▸ **Task requirements**
It would help if you retyped the data exactly, leaving out the pictures.

▸ **Data under study**
----------------------------------------

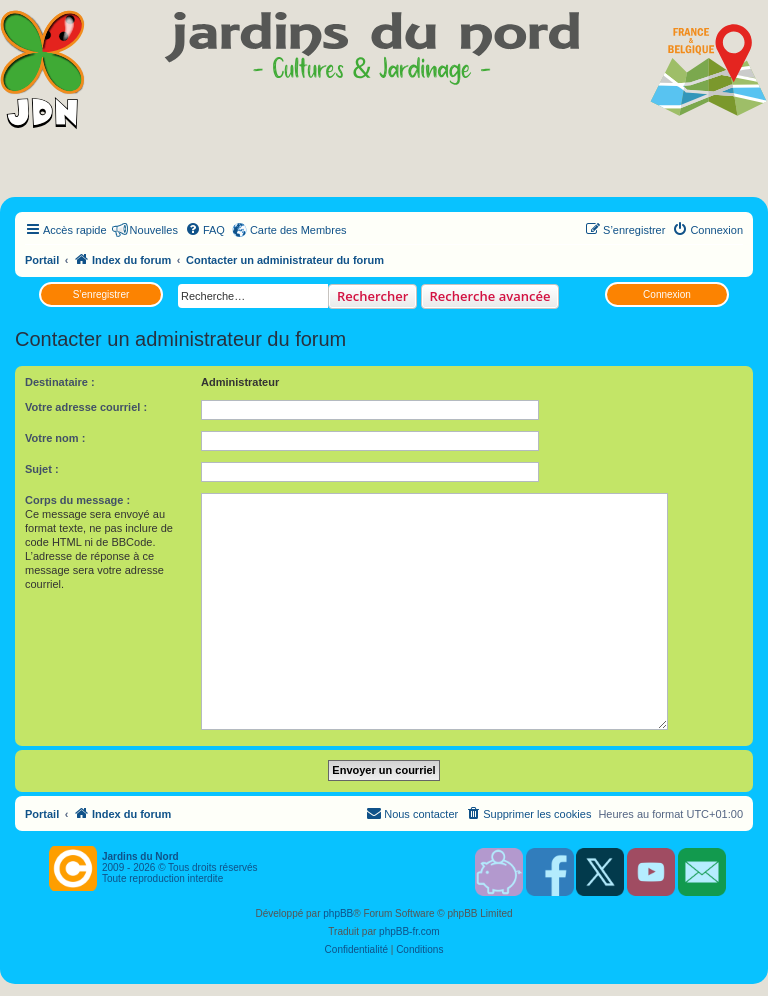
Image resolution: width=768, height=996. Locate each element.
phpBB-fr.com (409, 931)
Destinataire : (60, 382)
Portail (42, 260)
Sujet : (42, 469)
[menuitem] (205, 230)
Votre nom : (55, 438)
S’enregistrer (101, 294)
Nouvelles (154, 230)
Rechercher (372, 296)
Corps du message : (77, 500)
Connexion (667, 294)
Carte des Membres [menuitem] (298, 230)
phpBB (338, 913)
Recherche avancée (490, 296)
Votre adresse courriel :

----------------------------------------

▸ **Result for this exercise**
Image resolution: width=768, height=996. Locate each element.
phpBB-fr.com (409, 931)
Destinataire : (60, 382)
Portail (42, 260)
Sujet : (42, 469)
[menuitem] (205, 230)
Votre nom : (55, 438)
S’enregistrer (101, 294)
Nouvelles (154, 230)
Rechercher (372, 296)
Corps du message : (77, 500)
Connexion (667, 294)
Carte des Membres [menuitem] (298, 230)
phpBB (338, 913)
Recherche avancée (490, 296)
Votre adresse courriel :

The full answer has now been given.